As soon as my mother heard what my choices of colors were, she started looking for the dress she would wear to my wedding.

While I didn't tell my husbands mother what she should wear, I knew she would choose something that was appropriate and focused my energy on other matters that I thought were more important.

By SarahSon — On Aug 25, 2011

I didn't realize there was a traditional etiquette to be followed for the mother of the groom wedding dress. I never wanted a large wedding ceremony and never gave a thought as to what my husband's mother would wear.

I figured it was her choice and should be something she felt comfortable wearing. I know that some brides are very particular about the dress their own mother wears, but never thought about having a say in what my future mother in law would wear.

By ElizaBennett — On Aug 25, 2011

@Sara007 - I don't disagree that they should not clash (and maybe I'm old-fashioned, but I think that white is off-limits and so is black, except maybe for a very formal evening wedding), but I agree with manykitties2 that they should choose their own dresses.

In fact, I would say that they should choose their own dresses even if you *can't* trust them to choose something "suitable and stylish." Weddings are made up of real people, not Hollywood extras.

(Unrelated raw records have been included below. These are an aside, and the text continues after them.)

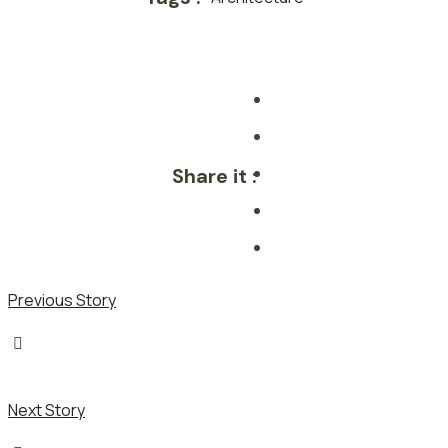
Share it :
Previous Story
Next Story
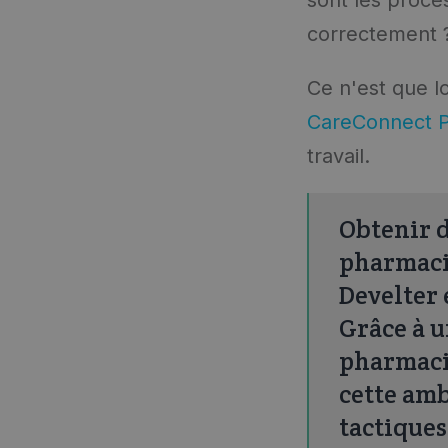
correctement 
Ce n'est que l
CareConnect P
travail.
Obtenir d
pharmacie
Develter 
Grâce à 
pharmacie
cette amb
tactiques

If the mother of your future husband is the tackiest creature on God's green earth, why would you want pictures of her being something that she absolutely is not? Let her be who she is, and let the pictures show that.

I went through something similar with my brother, who as a seventeen-year-old groomsman happened to be going through his ponytail-and-goatee phase. That phase is now commemorated in lovely professional photos that show my family as it really was!

By Sara007 — On Aug 24, 2011

@manykitties2 - If you are more traditional I think it is a great idea for the mothers to coordinate their clothing with the wedding party. For something small and informal, sure the mother of the groom dress isn't a big deal, but for those dreaming of a big white wedding every detail counts.

For my wedding our mothers pretty much helped me with everything. They loved the planning just as much as I did. While they aren't part of the wedding party standing at the front of the church, it is still important that they match to show their continuity with the overall event.

By manykitties2 — On Aug 23, 2011

When I had my wedding I was completely unaware that there was a tradition related to the mother of the groom dress. I just figured that the moms weren't really a major part of the wedding party itself so that whatever they wanted to wear was fine.

My mom chose her own dress and my husband let his mom wear whatever she wanted. I suppose because we had a small ceremony that worrying about things like that were just too much of a hassle. I mean really, why does everything need to match exactly?

It seems really old fashioned and expensive to go to all that trouble for a few photos. I trusted our moms to pick clothing that was suitable and stylish.